二十岁的谢听寒,已经在商场上初露锋芒,她的思维理性,讲究逻辑和利益最大化。
她理解不了这种“自杀式”的疯狂。
“图什么?”晏琢轻笑一声,往后靠了靠,找了个更舒服的姿势窝进谢听寒的怀里。
“小寒,你是个天才。”晏琢玩着谢听寒睡衣上的纽扣,漫不经心地说,“但你低估了人性的丑陋,尤其是无能者的丑陋。”
“你觉得他不合逻辑,是因为你把他当成理性人看待。”
“但是,如果他只是一个嫉妒到发狂,绝望到想要拉着所有人一起毁灭的赌徒呢?”
晏琢抬起眼,目光无波无澜。
“对于晏琮来说,晏成如果是在我手里发扬光大,那是对他最大的羞辱。那证明了他的无能,证明了父亲多年来的选择都是错的。”

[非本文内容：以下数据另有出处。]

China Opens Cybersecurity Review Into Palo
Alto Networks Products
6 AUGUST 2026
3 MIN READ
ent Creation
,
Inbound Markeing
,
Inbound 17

“可是,如果晏成在别人手里垮掉,甚至被别人收购……”
晏琢嘴角勾起一抹讥讽的笑,“他反而能接受。因为那样,他也好,我也好,大家都是失败者。谁也没比谁强。”
“这就叫——”
晏琢语气很轻:“如果我得不到,你也别想得到。”
谢听寒很不舒服,这明摆着损人不利己,“疯子。”她低声骂了一句。
“是啊,疯了。”晏琢叹了口气,“而且,他也确实是被逼急了。在非洲待了两年,那种被流放的绝望,加上看到我越来越风光,他的心理防线早就崩了。”

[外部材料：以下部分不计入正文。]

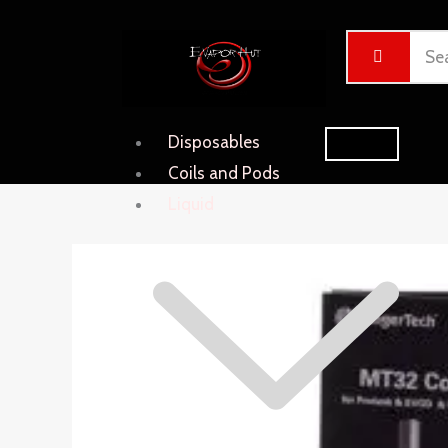
Skip
Cart
to
Total:
content
Disposables
Coils and Pods
Liquid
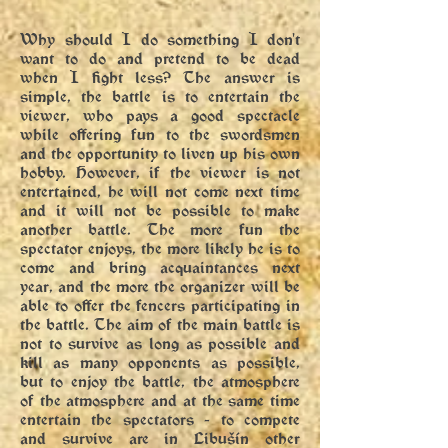
Why should I do something I don't
want to do and pretend to be dead
when I fight less? The answer is
simple, the battle is to entertain the
viewer, who pays a good spectacle
while offering fun to the swordsmen
and the opportunity to liven up his own
hobby. However, if the viewer is not
entertained, he will not come next time
and it will not be possible to make
another battle. The more fun the
spectator enjoys, the more likely he is to
come and bring acquaintances next
year, and the more the organizer will be
able to offer the fencers participating in
the battle. The aim of the main battle is
not to survive as long as possible and
kill as many opponents as possible,
but to enjoy the battle, the atmosphere
of the atmosphere and at the same time
entertain the spectators - to compete
and survive are in Libušín other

“所以,他需要一个帮手。一个有钱、有势,同时也恨我的帮手。”
晏琢的眼睛眯了起来,“二十亿的现金流,星港恐怕没人愿意蹚浑水。但如果加上海外的……”
“你是说……”
谢听寒脑子里灵光一闪,那个让人讨厌的名字蹦了出来,“亚历山大·科洛弗?”
“宾果。”晏琢打了个响指,“那个混蛋。除了他,没人会这么舍得砸钱来恶心我。”
“亚历山大想要报复,想要趁火打劫收购晏成在海外的资产。晏琮想要夺权,或者单纯就是想搞死我。”
“这一对,还真是臭味相投。”
谢听寒的手臂猛地收紧。
“那你父亲,”她问出了最关键的问题,“事发到现在,cynthia姐说,董事长办公室那边,一个电话都没有打过来。”
“这是不是意味着……”谢听寒有些不敢问。
在这场风暴中,大家长晏君儒的态度是定海神针。如果他站出来力挺晏琢,斥责谣言,那晏琮的逼宫就是个笑话。

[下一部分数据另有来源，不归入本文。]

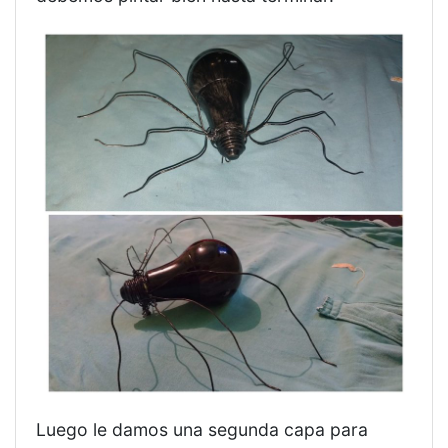
Luego le damos una segunda capa para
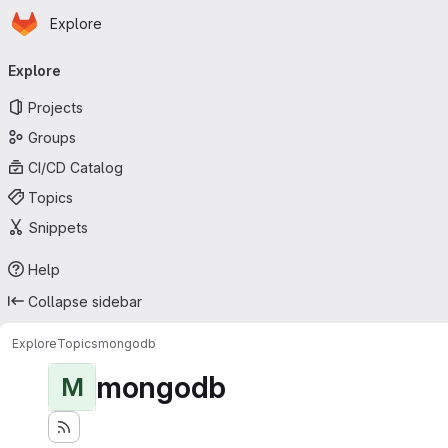
Homepage
Skip to main content
Explore
Primary navigation
Explore
Projects
Groups
CI/CD Catalog
Topics
Snippets
Help
Collapse sidebar
Explore
Topics
mongodb
mongodb
M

可现在,他沉默了。在这个关头,沉默本身就是一种态度。
晏琢转过身,耳朵贴在谢听寒的心口。
咚、咚、咚。
沉稳,有力,充满生命力。
“他在犹豫。”
晏琢闭上眼,声音很平静,“他在衡量。一边是被丑闻缠身、导致股价暴跌的女儿;一边是虽然蠢但还是亲儿子的晏琮,以及儿子背后代表的愿意‘和解’的势力。”